Massa explode em palmas com anúncio

Espera foi marcada por dúvidas sobre a cor da fumaça, e só o badalar dos sinos confirmou que um novo papa havia sido eleito

DOS ENVIADOS ESPECIAIS A ROMA

Faltam 10 minutos para as 18h (13h em Brasília) de uma terça-feira de céu cor de chumbo sobre uma praça de São Pedro lotada até vazar gente para a via della Conciliazione, que nela desemboca. São, calcula a polícia, 100 mil homens, mulheres, crianças e muitos, mas muitos cachorros, na coleira ou nos braços dos donos.
A chaminé no teto da capela Sistina solta uma fumacinha indecifrável. "É bianca", agita-se toda Maria Grazia Veronezzi, 66 anos, cabelos já rareando. "É branquinha", torce Fernando, no mais puro gauchês, enrolado na bandeira brasileira e cercado pela família e pelos amigos.
O padre Marcos, espanhol da Opus Dei, tenta inutilmente explicar que a fumaça, por mais que pareça branca, não pode ser branca porque não estão soando os sinos da basílica de São Pedro -introduzidos pela primeira vez este ano no cerimonial de anúncio de um novo papa. O relógio na torre da formidável catedral marca 18h, mas nem assim tocam os sinos. A praça se divide em gritos de "é bianco", "é nero". O padre Marcos encerra a discussão: "É cinza".
Mas, exatamente às 18h03, os seis sinos da basílica jogam suas campanas ao vento para anunciar que o papa estava eleito. A praça urra, aplaude, agita bandeiras (do Brasil e do México, de Honduras e da Colômbia, dos EUA atada a uma do Vaticano, da Argentina e da Croácia, da Costa do Marfim e do Líbano, da Costa Rica e de Portugal). Curiosamente, há visível apenas uma bandeira alemã, pátria do novo papa, no setor frontal da praça, perto da catedral.
Agarrados a uma bandeira da República Dominicana, um grupo de seminaristas grita para o professor, que passa pelo corredor metros à frente: "Fábio, amanhã não tem aula". Não é a única irreverência: "Ucho/ucho/ucho/o papa é gaúcho", canta a turma de Fernando, vinda de Porto Alegre e talvez torcedora do gaúcho dom Cláudio Hummes.
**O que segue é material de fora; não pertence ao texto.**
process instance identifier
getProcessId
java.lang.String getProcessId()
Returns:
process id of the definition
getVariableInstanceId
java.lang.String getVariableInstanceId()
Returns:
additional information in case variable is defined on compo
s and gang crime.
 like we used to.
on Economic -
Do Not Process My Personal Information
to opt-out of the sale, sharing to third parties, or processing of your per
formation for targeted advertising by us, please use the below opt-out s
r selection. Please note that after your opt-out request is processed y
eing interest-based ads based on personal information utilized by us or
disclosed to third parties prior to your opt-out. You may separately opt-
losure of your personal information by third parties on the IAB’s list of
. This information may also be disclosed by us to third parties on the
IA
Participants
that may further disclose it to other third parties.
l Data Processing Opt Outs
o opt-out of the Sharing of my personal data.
Não é, mas nem importa.
Importa que os sinos continuam tocando, como em toda Roma, importa que duas bandeiras da Polônia avançam em meio à massa, procurando melhor lugar para ver o papa, proclamando: "Polonia - semper fidelis". No outro canto da praça, uma outra bandeira do país de João Paulo 2º traz a inscrição da cidade "Oswiecim" -mais conhecida pelo nome alemão Auschwitz, sede do mais emblemático campo de extermínio nazista. Ninguém fez referências à passagem de Ratzinger em sua infância na Juventude Hitlerista, já decantada pelo próprio cardeal -agora papa.
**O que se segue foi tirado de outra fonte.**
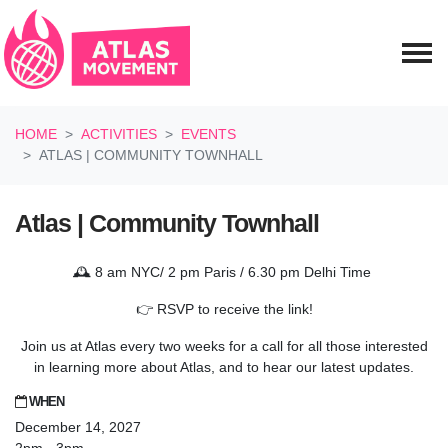
Skip navigation
HOME
ACTIVITIES
EVENTS
ATLAS | COMMUNITY TOWNHALL
Atlas | Community Townhall
🕰️ 8 am NYC/ 2 pm Paris / 6.30 pm Delhi Time
👉 RSVP to receive the link!
Join us at Atlas every two weeks for a call for all those interested
in learning more about Atlas, and to hear our latest updates.
WHEN
December 14, 2027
Francesca Polletto abre a página do "L'Osservatore Romano" em que estão as fotos em preto e branco de todos os 115 cardeais, como se tentasse adivinhar qual deles havia sido eleito. Só os cardeais sabem. Para a massa, ainda vale a manchete de página do jornal do Vaticano: "É il tempo della attesa" (é o tempo da espera).
A espera se alonga, já faz 20 minutos que os sinos estão tocando.
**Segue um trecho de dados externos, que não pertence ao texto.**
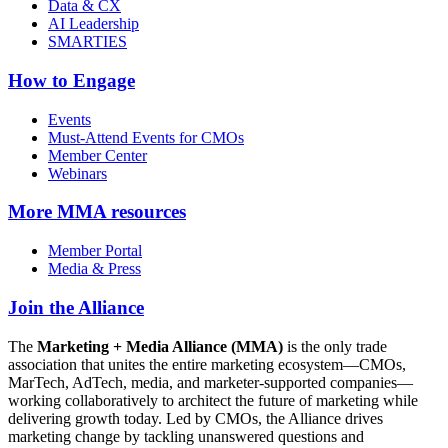
Data & CX
AI Leadership
SMARTIES
How to Engage
Events
Must-Attend Events for CMOs
Member Center
Webinars
More
MMA resources
Member Portal
Media & Press
Join the Alliance
The
Marketing + Media Alliance (MMA)
is the only trade
association that unites the entire marketing ecosystem—CMOs,
MarTech, AdTech, media, and marketer-supported companies—
working collaboratively to architect the future of marketing while
delivering growth today. Led by CMOs, the Alliance drives
marketing change by tackling unanswered questions and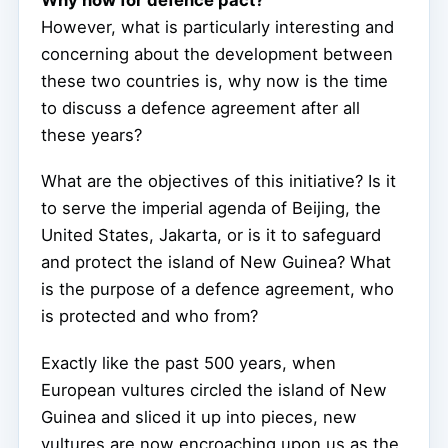
However, what is particularly interesting and
concerning about the development between
these two countries is, why now is the time
to discuss a defence agreement after all
these years?
What are the objectives of this initiative? Is it
to serve the imperial agenda of Beijing, the
United States, Jakarta, or is it to safeguard
and protect the island of New Guinea? What
is the purpose of a defence agreement, who
is protected and who from?
Exactly like the past 500 years, when
European vultures circled the island of New
Guinea and sliced it up into pieces, new
vultures are now encroaching upon us as the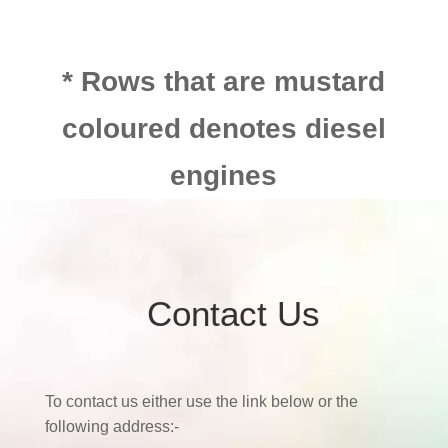
* Rows that are mustard
coloured denotes diesel
engines
Contact Us
To contact us either use the link below or the
following address:-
Passa um pouco das seis e meia, caem uns pinguinhos de chuva, poucos para a cor ameaçadora do céu. Começam palmas sincopadas, pedindo que o novo papa apareça no balcão acima do portão principal da basílica, sob a inscrição em latim "Pavlus V Burghesivs Romanvs". Não, não é alusão à burguesia, explica o paciente padre Marcos, amassando o terço. É apenas o nome de família do papa Paulo 5º.
São 18h37, ouvem-se tambores, um som que vem de sob as colunas de Bernini, do lado direito de quem olha para a Basílica. "É a Guarda Suíça?", pergunta-se no meio da massa. "Se o penacho for branco e vermelho, são os carabinieri", ensina Paolo Borsetti, referindo-se à polícia italiana.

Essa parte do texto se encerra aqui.